Im Fussballstadion auf engstem Raum fiebern im Moment Fans aus ganz Europa an der Fussball-Europameisterschaft mit ihren Mannschaften mit. So zum Beispiel in Ungarns Hauptstadt Budapest oder schon bald auch in London. Als hätte es nie eine Corona-Pandemie gegeben, finden die Finalspiele der Europameisterschaft vor rund 60'000 Zuschauenden statt.
Daniel Koch, der ehemalige «Mister Corona» war es, der die Uefa dabei beraten hat, sich gegen strenge Massnahmen und für volle Stadien zu entscheiden. Ist das nicht verantwortungslos? Nein, meint Koch, denn: «In den Stadien herrscht das gleiche Regime wie schon bald auch in der Schweiz.
Einzelne Ansteckungen wird es wohl schon geben. Aber dass daraus grössere Ansteckungsherde entstehen, halte ich für unwahrscheinlich
Die Leute sind geimpft oder getestet und die Personenanzahl ist beschränkt. Einzelne Ansteckungen wird es wohl schon geben. Aber dass daraus grössere Ansteckungsherde entstehen, halte ich für unwahrscheinlich.»
Ob in Ungarn, Grossbritannien oder in der Schweiz: Die sogenannte Herdenimmunität ist nirgendwo erreicht. Und in wenigen Tagen schon beginnt mit den Sommerferien die grösste Reisezeit des Jahres. Fachleute wie Esther Künzli, Epidemiologin am Institut für öffentliche Gesundheit in Basel, schätzen das Risiko der vollen Stadien darum offenbar höher ein als Daniel Koch. «Ein grosser Teil der Bevölkerung ist bei uns nicht geimpft, das wird auch nach den Sommerferien noch so sein. Es besteht also eine Wahrscheinlichkeit, dass die Fallzahlen wieder ansteigen.»

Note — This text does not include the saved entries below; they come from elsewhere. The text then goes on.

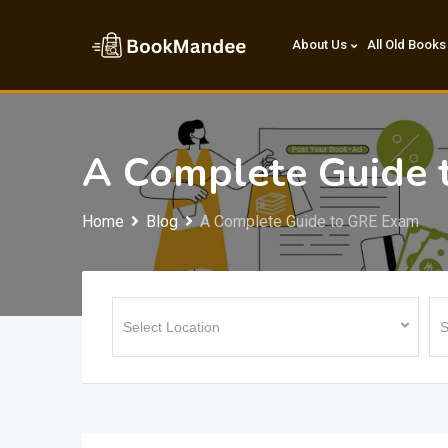
Skip
to
About Us
All Old Books
content
A Complete Guide 
Home
Blog
A Complete Guide to GRE Exam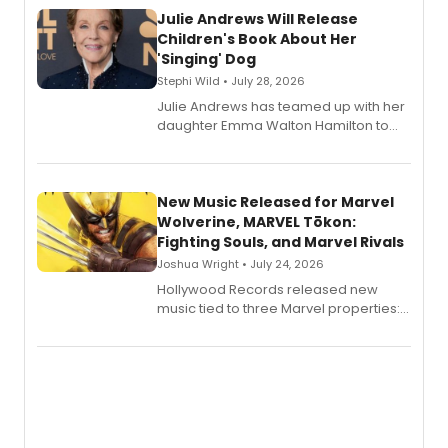
Julie Andrews Will Release
Children's Book About Her
'Singing' Dog
Stephi Wild • July 28, 2026
Julie Andrews has teamed up with her
daughter Emma Walton Hamilton to
release a new children's book.
New Music Released for Marvel
Wolverine, MARVEL Tōkon:
Fighting Souls, and Marvel Rivals
Joshua Wright • July 24, 2026
Hollywood Records released new
music tied to three Marvel properties:
Marvel Wolverine, MARVEL Tōkon:
Fighting Souls, and Marvel Rivals,
expanding the sonic universe across
gaming and entertainment.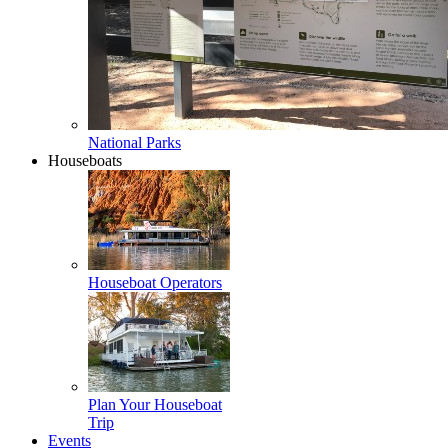
National Parks
Houseboats
Houseboat Operators
Plan Your Houseboat
Trip
Events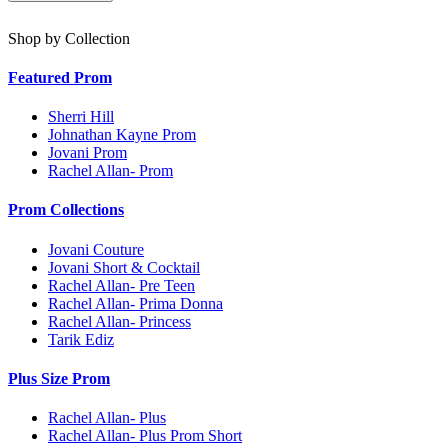
Shop by Collection
Featured Prom
Sherri Hill
Johnathan Kayne Prom
Jovani Prom
Rachel Allan- Prom
Prom Collections
Jovani Couture
Jovani Short & Cocktail
Rachel Allan- Pre Teen
Rachel Allan- Prima Donna
Rachel Allan- Princess
Tarik Ediz
Plus Size Prom
Rachel Allan- Plus
Rachel Allan- Plus Prom Short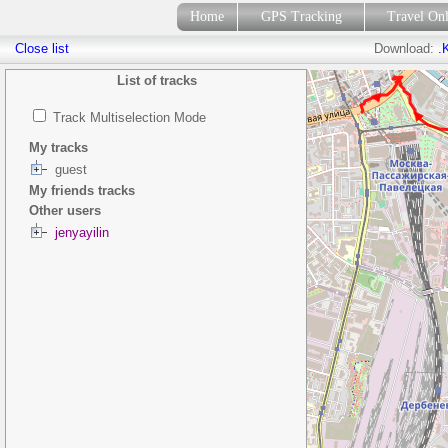
Home
GPS Tracking
Travel On
Close list
Download:
.
List of tracks
Track Multiselection Mode
My tracks
guest
My friends tracks
Other users
jenyayilin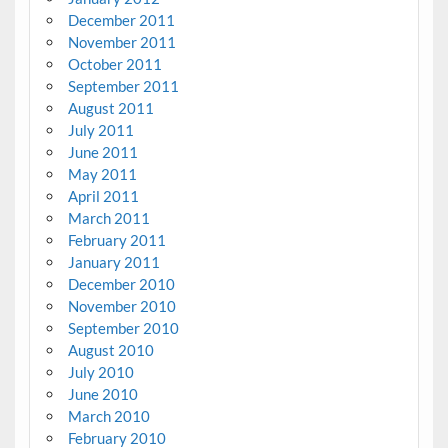
December 2011
November 2011
October 2011
September 2011
August 2011
July 2011
June 2011
May 2011
April 2011
March 2011
February 2011
January 2011
December 2010
November 2010
September 2010
August 2010
July 2010
June 2010
March 2010
February 2010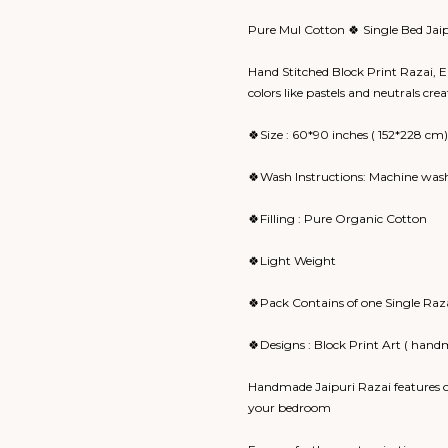
Pure Mul Cotton 🍀 Single Bed Jai
Hand Stitched Block Print Razai, Ea
colors like pastels and neutrals cr
🍀Size : 60*90 inches ( 152*228 cm)
🍀Wash Instructions: Machine wash
🍀Filling : Pure Organic Cotton
🍀Light Weight
🍀Pack Contains of one Single Raz
🍀Designs : Block Print Art ( hand
Handmade Jaipuri Razai features o
your bedroom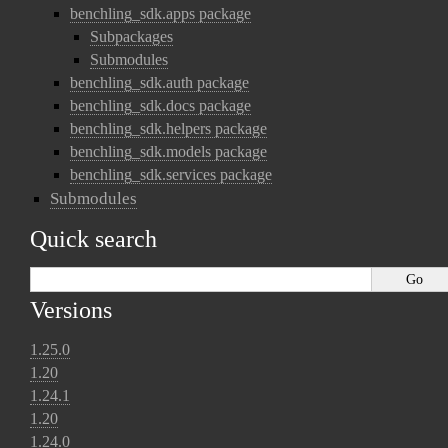
benchling_sdk.apps package
Subpackages
Submodules
benchling_sdk.auth package
benchling_sdk.docs package
benchling_sdk.helpers package
benchling_sdk.models package
benchling_sdk.services package
Submodules
Quick search
Versions
1.25.0
1.20
1.24.1
1.20
1.24.0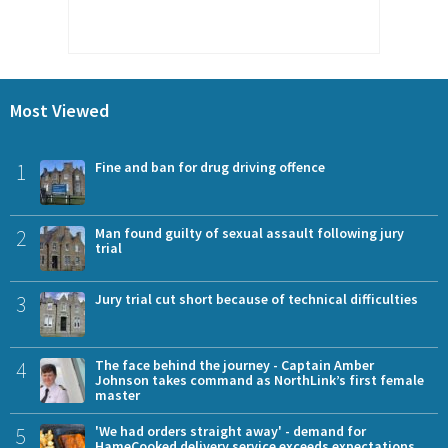
Most Viewed
1
Fine and ban for drug driving offence
2
Man found guilty of sexual assault following jury
trial
3
Jury trial cut short because of technical difficulties
4
The face behind the journey - Captain Amber
Johnson takes command as NorthLink’s first female
master
5
'We had orders straight away' - demand for
HameCooked delivery service exceeds expectations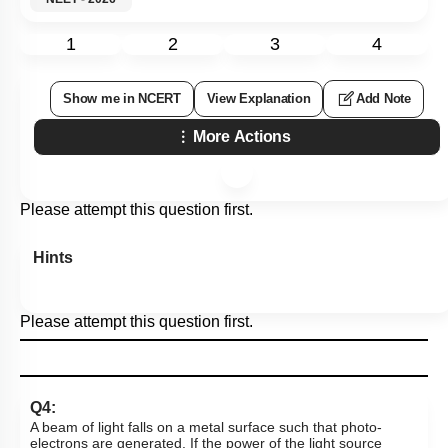
1
2
3
4
Show me in NCERT
View Explanation
Add Note
More Actions
Please attempt this question first.
Hints
Please attempt this question first.
Q4:
A beam of light falls on a metal surface such that photo-
electrons are generated. If the power of the light source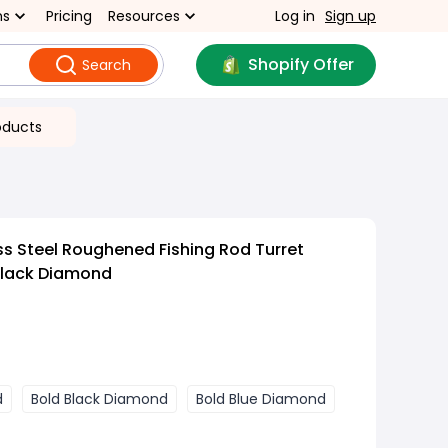
ns
Pricing
Resources
Log in
Sign up
Shopify Offer
Search
oducts
ss Steel Roughened Fishing Rod Turret
Black Diamond
d
Bold Black Diamond
Bold Blue Diamond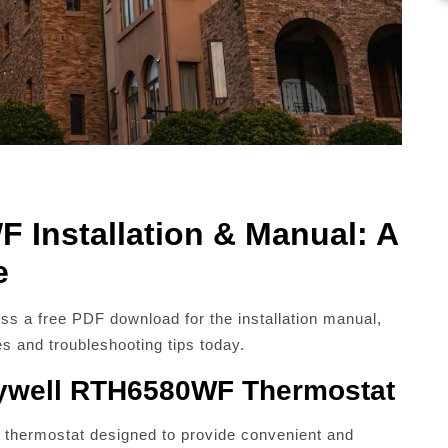
Installation & Manual: A
e
s a free PDF download for the installation manual,
es and troubleshooting tips today.
eywell RTH6580WF Thermostat
thermostat designed to provide convenient and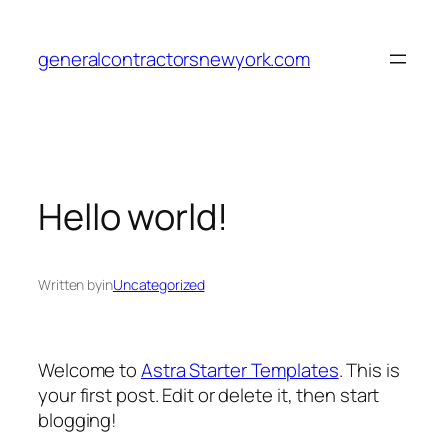
Skip
to
generalcontractorsnewyork.com
content
Hello world!
Written by
in
Uncategorized
Welcome to
Astra Starter Templates
. This is
your first post. Edit or delete it, then start
blogging!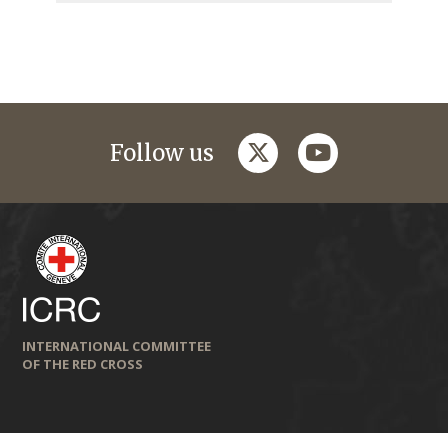
twitter
youtube
Follow us
INTERNATIONAL COMMITTEE
OF THE RED CROSS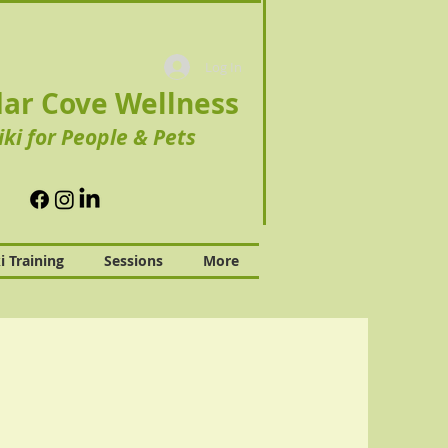
Log In
ar Cove Wellness
iki for People & Pets
i Training
Sessions
More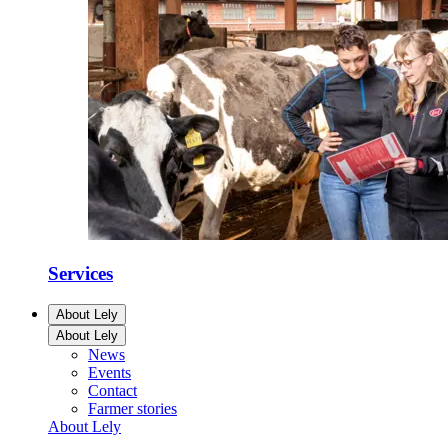
Services
About Lely
About Lely
News
Events
Contact
Farmer stories
About Lely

Damit könnte das gleiche Szenario eintreten wie im letzten Jahr. Kaum beginnen die Meisterschaften – müssen Bund und Kantone schon wieder den nächsten Lockdown verfügen. Dies dürfe auf keinen Fall ein zweites Mal passieren, sagt Lukas Engelberger, Direktor der kantonalen Gesundheitsdirektorenkonferenz, an einer Medienkonferenz des BAG. «Wir haben jetzt die Chance, die Weichen dieses Jahr besser zu stellen. Zwei Dinge sind anders als 2020: Wir verfügen über eine Impfung und wir verfügen über ein viel besseres System in Bezug auf Schutzmassnahmen und Monitoring.»
Steigende Fallzahlen trotz Impfung
Fussballspiele vor vollen Rängen sind also wieder möglich. Und dies, obwohl sich die negativen Meldungen über die Delta-Variante häufen, die weitaus ansteckender sein soll. Für Gesundheitsminister Alain Berset ist klar: «Die Delta-Variante wird bei uns auch irgendwann dominieren oder sogar 100 Prozent betragen. Die Frage ist nur, wann». Die Delta-Variante ist es denn auch, die in anderen Ländern für steigende Fallzahlen sorgt – trotz Impfung. Dies sei zum Beispiel in Grossbritannien der Fall, sagt die Epidemiologin Esther Künzli. «Allerdings treten die Fälle in den Bevölkerungskreisen auf, die nicht oder erst einmal geimpft wurden.»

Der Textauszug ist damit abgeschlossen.